CatsLover2006 / iOSobscuraServer

Search iOS Obscura!
3 stars 2 forks source link

Scrape the entire Internet Archive in the future #7

Open upintheairsheep opened 2 weeks ago

upintheairsheep commented 2 weeks ago

Hello, when it is 100% confirmed the internet archive’s DDOS fiasco has finished (1-2 weeks after everything goes back up with no downtime at all in at least 1-2 weeks), it should be a good thing to scrape the entire IPA archive collection on the site, and parse everything slowly. This will be worth it, as “giant archives” do not contain everything. This will take lots of time for obvious reasons, but there’s only about 44k items on the category. Do note that the Internet Archive has a built in antivirus, and proactively takes down malware shortly after it’s upload.

CatsLover2006 commented 1 week ago

I'll figure out how to resolve this when the fiasco is finished.

upintheairsheep commented 4 days ago

I think the fiasco is finished, your biggest "competition" is https://stuffed18.github.io/ipa-archive-updated/# , which seems to have partially scraped the archive.

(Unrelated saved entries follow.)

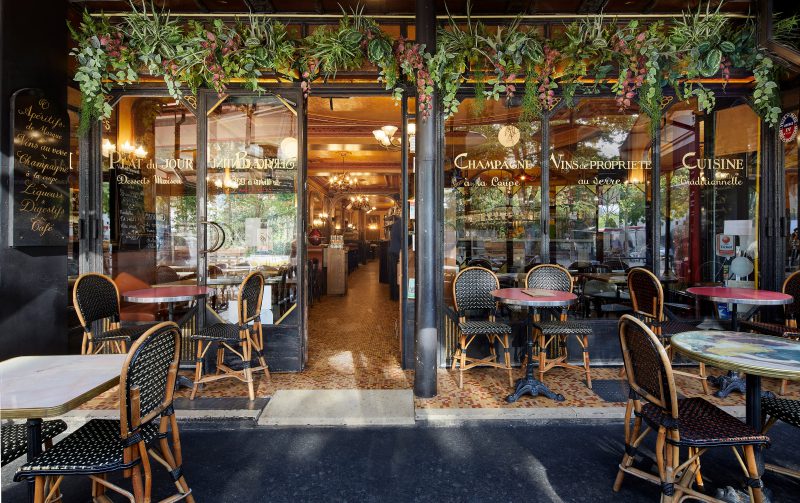 Where is `dining chairs`? dining chairs is located at coordinates (152, 365), (13, 438), (98, 297), (252, 300), (465, 291), (550, 276), (640, 297), (654, 370), (781, 407), (794, 287). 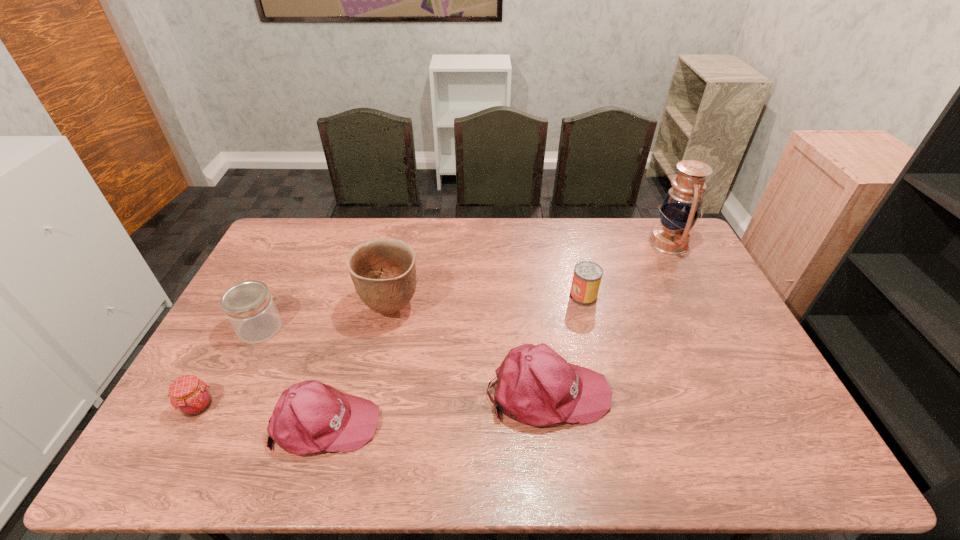 The height and width of the screenshot is (540, 960). Find the location of `object that is positioned at the near left corner`. object that is positioned at the near left corner is located at coordinates (189, 395).

Where is `object that is at the far right corner`? This screenshot has height=540, width=960. object that is at the far right corner is located at coordinates (681, 207).

Find the location of a particular element. The image size is (960, 540). vacant space at the far edge is located at coordinates (432, 240).

Identify the location of blank space at the near edge. (246, 426).

Where is `free spot at the left edge of the desktop`? This screenshot has width=960, height=540. free spot at the left edge of the desktop is located at coordinates (230, 361).

Identify the location of vacant position at the far right corner of the desktop. [x=649, y=246].

Where is `vacant area that lies between the jar and the left baseball cap`? This screenshot has width=960, height=540. vacant area that lies between the jar and the left baseball cap is located at coordinates (293, 375).

Find the location of a particular element. free space between the pottery and the jar is located at coordinates (325, 318).

Where is `empty space between the jam and the taller baseball cap`? empty space between the jam and the taller baseball cap is located at coordinates (373, 399).

Find the location of a particular element. vacant point located between the shorter baseball cap and the pottery is located at coordinates (358, 366). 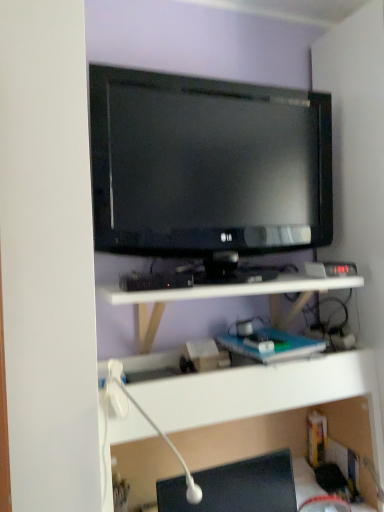 Question: From the image's perspective, is white plastic shelf at lower center, the 2th shelf from the top, above or below white matte shelf at center, which is counted as the first shelf, starting from the top?

Choices:
 (A) below
 (B) above

Answer: (A)

Question: Is white plastic shelf at lower center, the 1th shelf in the bottom-to-top sequence, taller or shorter than white matte shelf at center, which is the second shelf in bottom-to-top order?

Choices:
 (A) short
 (B) tall

Answer: (B)

Question: Which object is positioned farthest from the white matte shelf at center, which is the second shelf in bottom-to-top order?

Choices:
 (A) white plastic shelf at lower center, the 2th shelf from the top
 (B) black glossy desktop at lower right
 (C) matte black tv at upper center
 (D) white plastic lamp at lower center

Answer: (B)

Question: Which object is the closest to the white plastic shelf at lower center, the 1th shelf in the bottom-to-top sequence?

Choices:
 (A) matte black tv at upper center
 (B) black glossy desktop at lower right
 (C) white matte shelf at center, which is the second shelf in bottom-to-top order
 (D) white plastic lamp at lower center

Answer: (C) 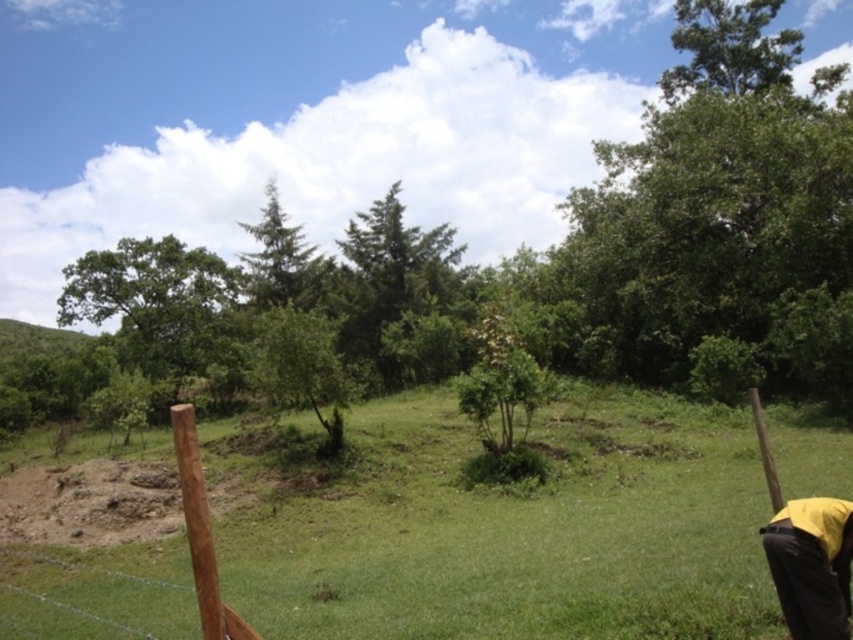 Who is positioned more to the left, green grassy at center or green matte tree at center?

From the viewer's perspective, green matte tree at center appears more on the left side.

Who is taller, green grassy at center or green matte tree at center?

green matte tree at center is taller.

Image resolution: width=853 pixels, height=640 pixels. I want to click on green grassy at center, so click(495, 525).

Is point (430, 509) closer to viewer compared to point (814, 608)?

No, (430, 509) is behind (814, 608).

Which is more to the right, green grassy at center or black/yellow jacket at lower right?

black/yellow jacket at lower right

Consider the image. Who is more forward, (711,477) or (770,538)?

Point (770,538) is more forward.

The width and height of the screenshot is (853, 640). I want to click on green grassy at center, so click(495, 525).

Does point (123, 472) come closer to viewer compared to point (204, 609)?

That is False.

Who is higher up, green grassy at center or brown wooden post at lower left?

brown wooden post at lower left is above.

Who is more forward, (761, 589) or (183, 444)?

Positioned in front is point (183, 444).

The image size is (853, 640). Identify the location of green grassy at center. (495, 525). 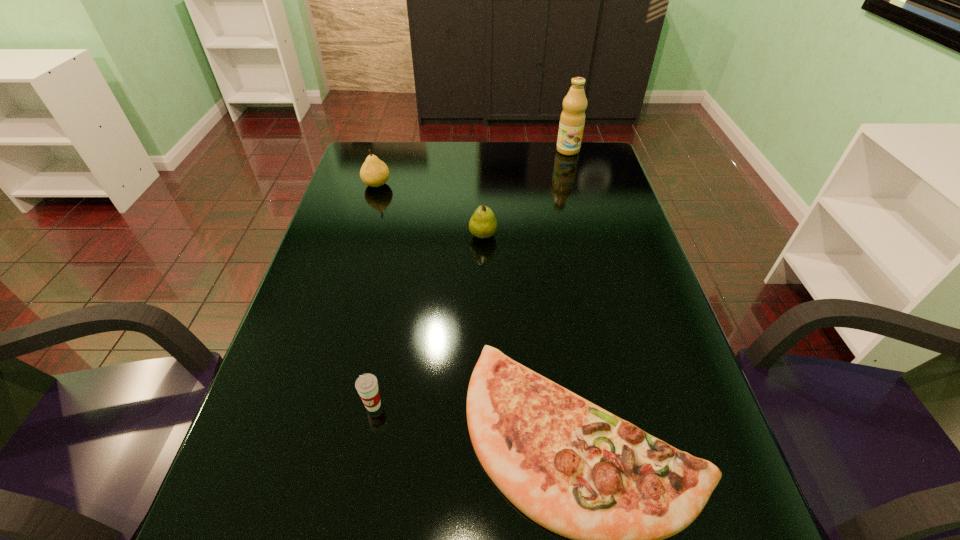 Where is `blank space located on the side of the cup with the logo`? blank space located on the side of the cup with the logo is located at coordinates (354, 510).

The image size is (960, 540). I want to click on olive oil present at the far edge, so click(x=572, y=119).

I want to click on pear that is at the far edge, so click(374, 172).

Image resolution: width=960 pixels, height=540 pixels. Identify the location of object that is at the left edge. (374, 172).

I want to click on object that is at the right edge, so click(572, 119).

Find the location of a particular element. Image resolution: width=960 pixels, height=540 pixels. object situated at the far left corner is located at coordinates (374, 172).

At what (x,y) coordinates should I click in order to perform the action: click on object present at the far right corner. Please return your answer as a coordinate pair (x, y). This screenshot has height=540, width=960. Looking at the image, I should click on (572, 119).

Locate an element on the screen. This screenshot has height=540, width=960. vacant space at the far edge of the desktop is located at coordinates (534, 163).

Image resolution: width=960 pixels, height=540 pixels. In the image, there is a desktop. What are the coordinates of `vacant space at the left edge` in the screenshot? It's located at (360, 272).

Locate an element on the screen. Image resolution: width=960 pixels, height=540 pixels. vacant area at the right edge of the desktop is located at coordinates (637, 279). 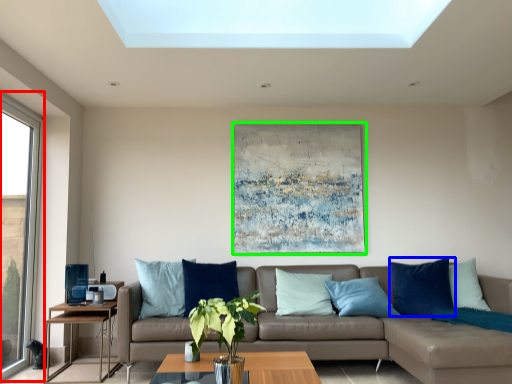 Question: Estimate the real-world distances between objects in this image. Which object is farther from window (highlighted by a red box), pillow (highlighted by a blue box) or picture frame (highlighted by a green box)?

Choices:
 (A) pillow
 (B) picture frame

Answer: (A) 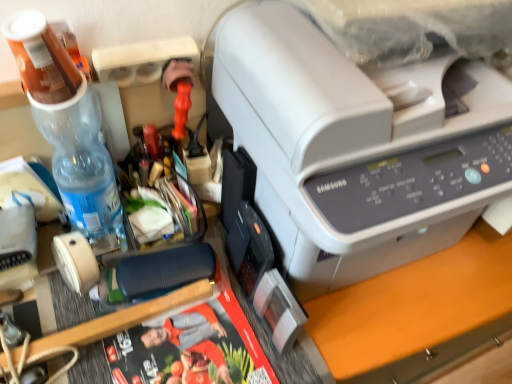 The image size is (512, 384). In order to click on empty space that is ontop of white plastic printer at upper right in this screenshot , I will do `click(353, 42)`. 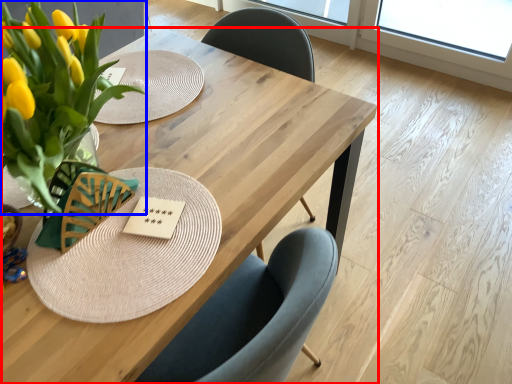 Question: Which point is closer to the camera, table (highlighted by a red box) or floral arrangement (highlighted by a blue box)?

Choices:
 (A) table
 (B) floral arrangement

Answer: (B) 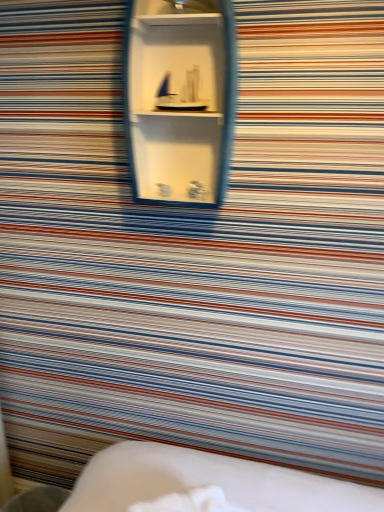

upintheairsheep commented 4 days ago

https://github.com/stuffed18/ipa-archive-updated/blob/main/data/urls.json - here is a good starting point, just get the archive's identifiers and scrape them. After that scrape is complete, then scrape the rest of the Internet Archive

CatsLover2006 commented 2 days ago

As much as I’d like to do this, the most powerful machine I have access to recently failed on me, and the next most powerful machine stuggles with the existing list of archives. Adding to this could make the full parse take over months.

upintheairsheep commented 2 days ago

GitHub Actions exists, you could offload the process to Actions.

On Monday, November 4, 2024, CatsLover2006 @.***> wrote:

As much as I’d like to do this, the most powerful machine I have access to recently failed on me, and the next most powerful machine stuggles with the existing list of archives. Adding to this could make the full parse take over months.

— Reply to this email directly, view it on GitHub https://github.com/CatsLover2006/iOSobscuraServer/issues/7#issuecomment-2455791788, or unsubscribe https://github.com/notifications/unsubscribe-auth/AKNKRXHHIP7AVP5HXZBWNN3Z67OJZAVCNFSM6AAAAABQR5423GVHI2DSMVQWIX3LMV43OSLTON2WKQ3PNVWWK3TUHMZDINJVG44TCNZYHA . You are receiving this because you authored the thread.Message ID: @.***>

CatsLover2006 commented 1 day ago

Actions would time out. I don’t even need to check how long the theoretical max time would be, I’d hit a bandwidth limit somewhere along the way.